## Instructions to follow
Here is the listing. Report each line in it that contains the string "قندی".

————

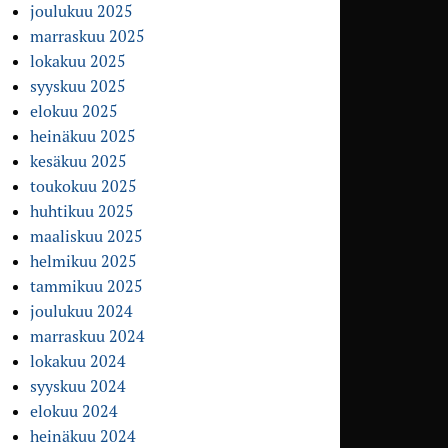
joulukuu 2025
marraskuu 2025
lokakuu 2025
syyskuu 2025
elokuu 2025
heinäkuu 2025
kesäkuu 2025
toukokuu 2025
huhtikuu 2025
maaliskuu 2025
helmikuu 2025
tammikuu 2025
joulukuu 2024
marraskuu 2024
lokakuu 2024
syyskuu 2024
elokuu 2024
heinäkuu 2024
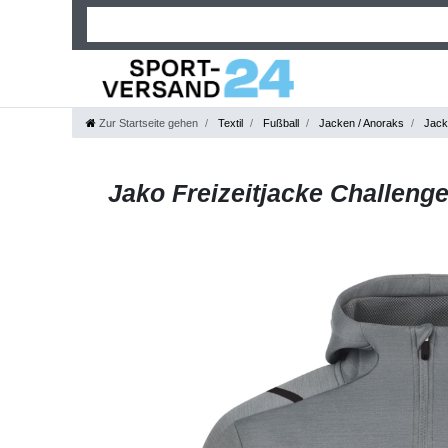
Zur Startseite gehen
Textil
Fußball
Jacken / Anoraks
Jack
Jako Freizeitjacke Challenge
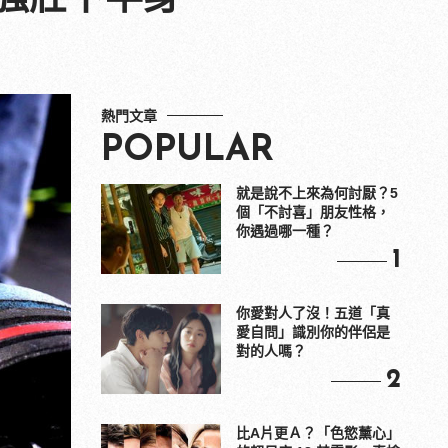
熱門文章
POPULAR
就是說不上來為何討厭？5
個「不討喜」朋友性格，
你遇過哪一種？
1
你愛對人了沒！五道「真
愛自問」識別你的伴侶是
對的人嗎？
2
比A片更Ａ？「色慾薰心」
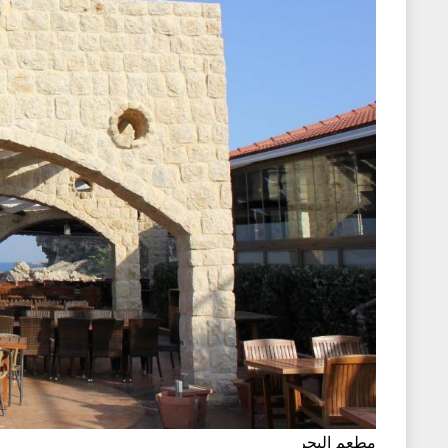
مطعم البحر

————

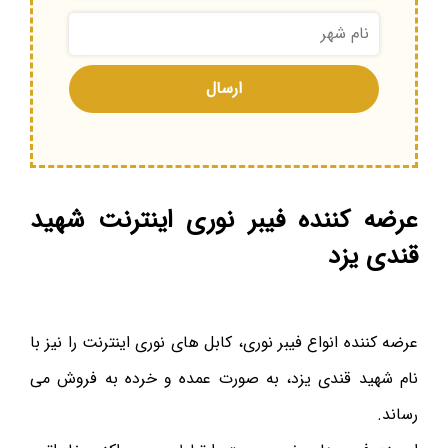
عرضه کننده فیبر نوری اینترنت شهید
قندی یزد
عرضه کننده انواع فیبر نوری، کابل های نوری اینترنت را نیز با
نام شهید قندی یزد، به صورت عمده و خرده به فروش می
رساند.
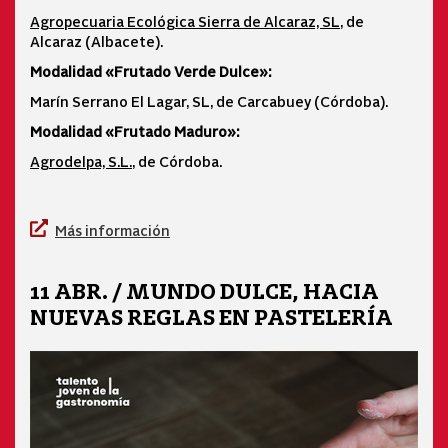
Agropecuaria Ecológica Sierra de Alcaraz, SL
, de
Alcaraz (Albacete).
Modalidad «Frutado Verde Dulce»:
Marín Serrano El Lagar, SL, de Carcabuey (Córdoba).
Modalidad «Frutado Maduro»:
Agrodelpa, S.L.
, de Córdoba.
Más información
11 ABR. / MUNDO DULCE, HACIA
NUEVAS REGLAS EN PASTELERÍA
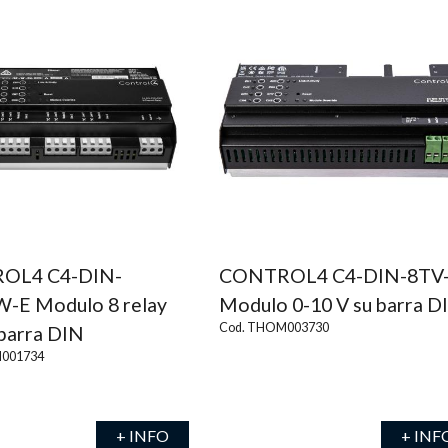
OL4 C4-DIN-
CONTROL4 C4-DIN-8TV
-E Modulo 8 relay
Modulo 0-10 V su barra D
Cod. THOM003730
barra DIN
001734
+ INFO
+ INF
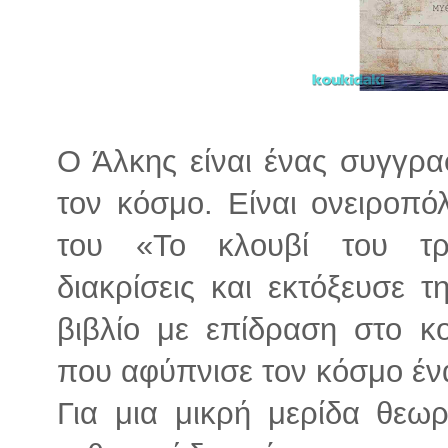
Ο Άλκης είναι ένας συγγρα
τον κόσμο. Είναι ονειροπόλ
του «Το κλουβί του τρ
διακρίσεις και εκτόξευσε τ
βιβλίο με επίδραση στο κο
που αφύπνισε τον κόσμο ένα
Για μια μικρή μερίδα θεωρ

————

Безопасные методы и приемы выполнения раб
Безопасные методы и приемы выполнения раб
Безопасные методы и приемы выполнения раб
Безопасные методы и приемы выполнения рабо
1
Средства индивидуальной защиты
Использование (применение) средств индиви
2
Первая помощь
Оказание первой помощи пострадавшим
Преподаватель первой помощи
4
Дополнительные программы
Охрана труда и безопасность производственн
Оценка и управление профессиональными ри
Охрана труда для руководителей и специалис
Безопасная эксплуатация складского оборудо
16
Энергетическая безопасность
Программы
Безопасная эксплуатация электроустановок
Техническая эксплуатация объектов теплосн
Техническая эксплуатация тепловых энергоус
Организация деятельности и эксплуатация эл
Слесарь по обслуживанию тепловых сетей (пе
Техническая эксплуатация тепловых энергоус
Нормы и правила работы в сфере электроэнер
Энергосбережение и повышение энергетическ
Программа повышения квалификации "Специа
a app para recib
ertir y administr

————

## Response for this exercise
قندی یزد
نام شهید قندی یزد، به صورت عمده و خرده به فروش می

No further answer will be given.